_Problem to work on:_ Look through the records and copy every line in which "Suíça" appears.

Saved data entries
◆ ◆ ◆ ◆ ◆

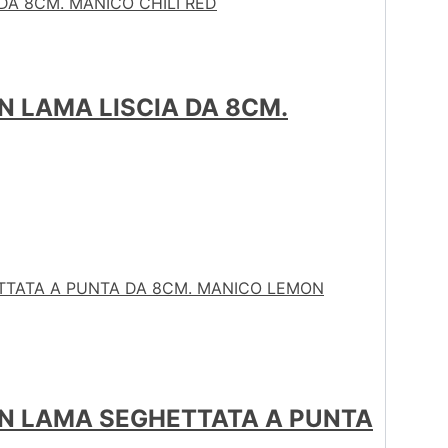
N LAMA LISCIA DA 8CM.
ON LAMA SEGHETTATA A PUNTA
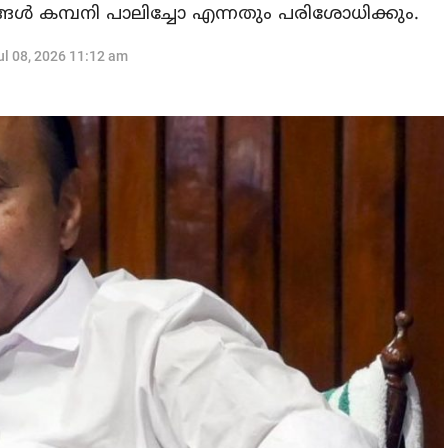
ങ്ങള്‍ കമ്പനി പാലിച്ചോ എന്നതും പരിശോധിക്കും.
ul 08, 2026 11:12 am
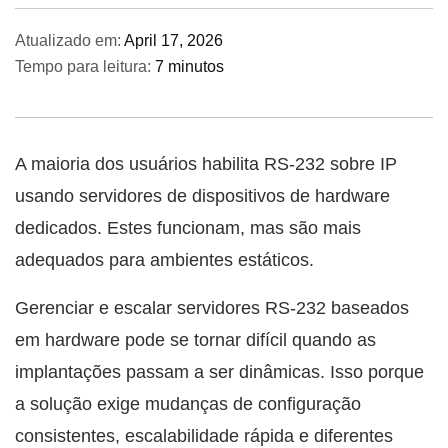
Atualizado em:
April 17, 2026
Tempo para leitura:
7 minutos
A maioria dos usuários habilita RS-232 sobre IP
usando servidores de dispositivos de hardware
dedicados. Estes funcionam, mas são mais
adequados para ambientes estáticos.
Gerenciar e escalar servidores RS-232 baseados
em hardware pode se tornar difícil quando as
implantações passam a ser dinâmicas. Isso porque
a solução exige mudanças de configuração
consistentes, escalabilidade rápida e diferentes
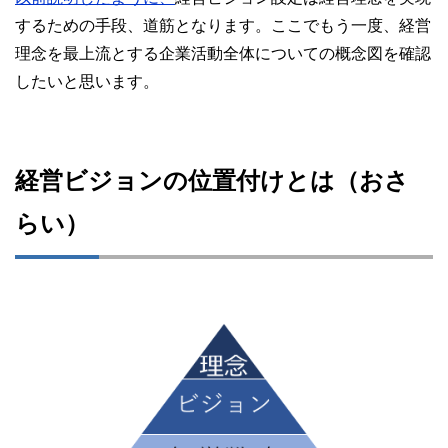
するための手段、道筋となります。ここでもう一度、経営
理念を最上流とする企業活動全体についての概念図を確認
したいと思います。
経営ビジョンの位置付けとは（おさ
らい）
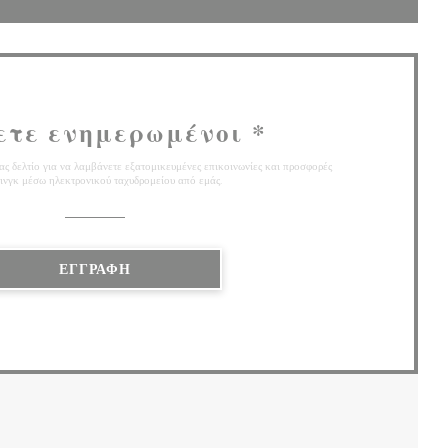
ετε ενημερωμένοι
*
ς δελτίο για να λαμβάνετε εξατομικευμένες επικοινωνίες και προσφορές
ινγκ μέσω ηλεκτρονικού ταχυδρομείου από εμάς.
ΕΓΓΡΑΦΉ
 ΣΕ ΝΈΟ ΠΑΡΆΘΥΡΟ))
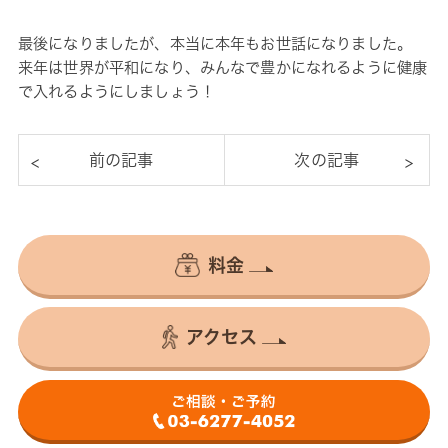
最後になりましたが、本当に本年もお世話になりました。
来年は世界が平和になり、みんなで豊かになれるように健康
で入れるようにしましょう！
料金
アクセス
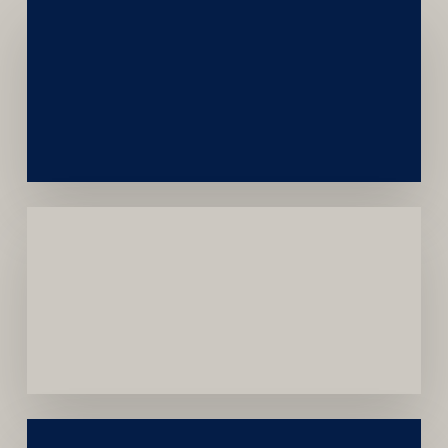
Networking
e
Autoridade
Institucional
Menor
Dependência
de
Convênios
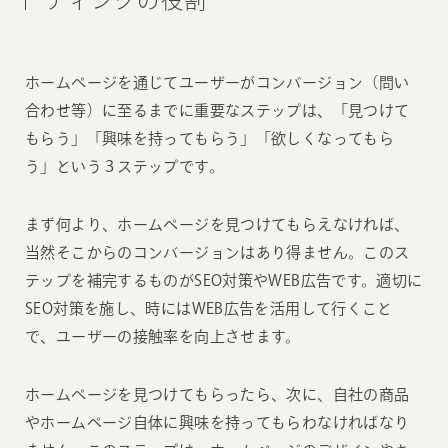
ホームページを通じてユーザーがコンバージョン（問い
合わせ等）に至るまでに重要なステップは、「見つけて
もらう」「興味を持ってもらう」「欲しくなってもら
う」という３ステップです。
まず何より、ホームページを見つけてもらえなければ、
当然そこからのコンバージョンはあり得ません。このス
テップを補完するものがSEO対策やWEB広告です。適切に
SEO対策を施し、時にはWEB広告を活用して行くこと
で、ユーザーの接触率を向上させます。
ホームページを見つけてもらったら、次に、自社の商品
やホームページ自体に興味を持ってもらわなければなり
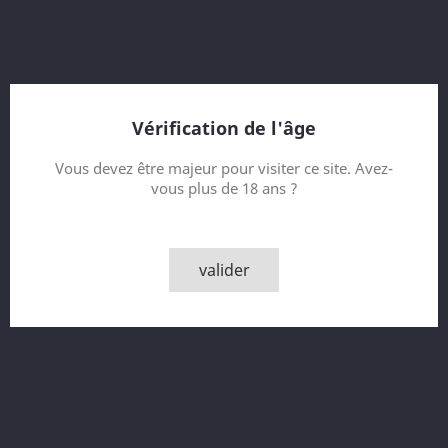
8 Year old
Bottled 2021
ex Sherry Casks
Vérification de l'âge
Contenance
Vous devez être majeur pour visiter ce site. Avez-
vous plus de 18 ans ?
Quantité

AJOUTER AU PANIER
valider

Derniers articles en stock
Partager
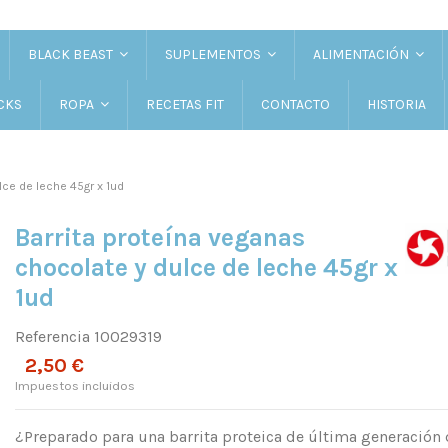
BLACK BEAST
SUPLEMENTOS
ALIMENTACIÓN
CKS
RECETAS FIT
CONTACTO
HISTORIA
ROPA
lce de leche 45gr x 1ud
Barrita proteína veganas
chocolate y dulce de leche 45gr x
1ud
Referencia
10029319
2,50 €
Impuestos incluidos
¿Preparado para una barrita proteica de última generación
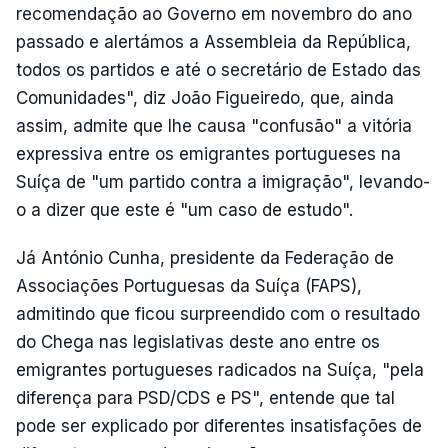
recomendação ao Governo em novembro do ano
passado e alertámos a Assembleia da República,
todos os partidos e até o secretário de Estado das
Comunidades", diz João Figueiredo, que, ainda
assim, admite que lhe causa "confusão" a vitória
expressiva entre os emigrantes portugueses na
Suíça de "um partido contra a imigração", levando-
o a dizer que este é "um caso de estudo".
Já António Cunha, presidente da Federação de
Associações Portuguesas da Suíça (FAPS),
admitindo que ficou surpreendido com o resultado
do Chega nas legislativas deste ano entre os
emigrantes portugueses radicados na Suíça, "pela
diferença para PSD/CDS e PS", entende que tal
pode ser explicado por diferentes insatisfações de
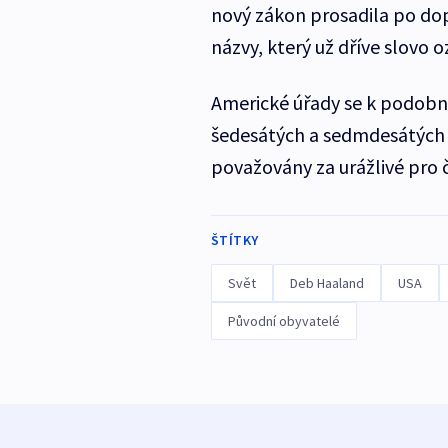
nový zákon prosadila po do
názvy, který už dříve slovo o
Americké úřady se k podobný
šedesátých a sedmdesátých 
považovány za urážlivé pro 
ŠTÍTKY
Svět
Deb Haaland
USA
Původní obyvatelé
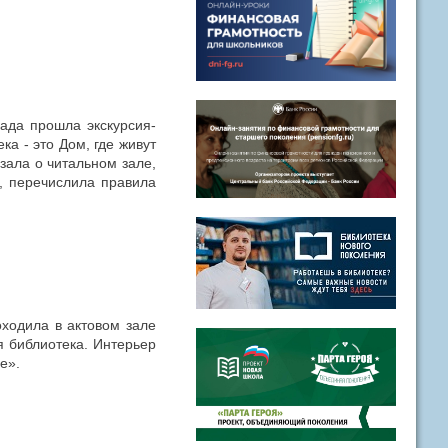
сада прошла экскурсия-
а - это Дом, где живут
азала о читальном зале,
у, перечислила правила
ходила в актовом зале
я библиотека. Интерьер
е».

◆ ◆ ◆ ◆ ◆

_Solution to the exercise:_
Suíça de "um partido contra a imigração", levando-
Associações Portuguesas da Suíça (FAPS),
emigrantes portugueses radicados na Suíça, "pela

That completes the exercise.